Some years ago, there was a very stirring and hearty preacher to which many of us had the privilege of listening: Mr. Archie Stewart. He called the Book of Psalms, “God’s Quick-Lunch Counter,” a place where you could quickly get some food for your soul when you did not have time for lengthy reading. Here is some solid food, on the topic of hope, from the Quick-Lunch Counter, where what you will find is always nourishing, constantly available, and totally free.

  • Ps 33:22 “O LORD … we hope in Thee.
  • Ps 39:7 “Lord … my hope is in Thee.
  • Ps 42:11 “Hope thou in God.”
  • Ps 71:14 “I will hope continually.”

The term “Covidiot” was coined because of the “idiotic” and selfish behavior of some people. Dave McMichael, one of my clever brothers-in-law, came up with something more memorable. Since “COVID” is, itself, something of an acronym, I am not sure whether his sentence is, perhaps, more of a backronym: “Christ Offers Victory In Death.” And with Isaiah 43:2 in mind, we know that that victory is not only in, but over, death itself.
For many years the southern tip of Africa was called the “Cape of Storms,” so named by the Portuguese explorer, Bartolomeu Dias. Sailors dreaded the dangerous waters about the cape. At some point the cape’s name was changed. The writer J. Ralph Grant suggests that it was renamed because the Portuguese Captain Vasco De Gama successfully sailed around the tip of Africa and came back. This helped to remove the dread and terror.
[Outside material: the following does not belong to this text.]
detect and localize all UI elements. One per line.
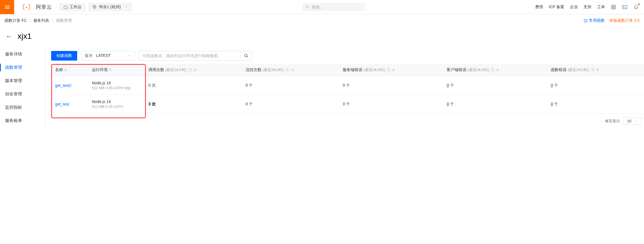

The “Cape of Storms” became the “Cape of Good Hope.” Whether that is historically accurate or not, it is true that, for us, death and the grave were once a “cape of storms.” But the Captain of our salvation passed through death, defeating it, and came back. Now, for the believer, it is a cape of good hope. God’s love has made it possible for us to have a “hope that does not put us to shame.” That is why Paul wrote: “I am persuaded, that neither death, nor life …  shall be able to separate us from the love of God, which is in Christ Jesus our Lord” (Rom 8:38, 39). As we await His imminent return, we can lift our gaze above the chaos and can focus on this: Christ is our hope. The thoroughly Biblical, Sir Edward Denny, wrote in one of his thoroughly Biblical hymns:

Hope of our hearts, O Lord, appear! Thou glorious Star of day,

Shine forth, and chase the dreary night, with all our tears, away!”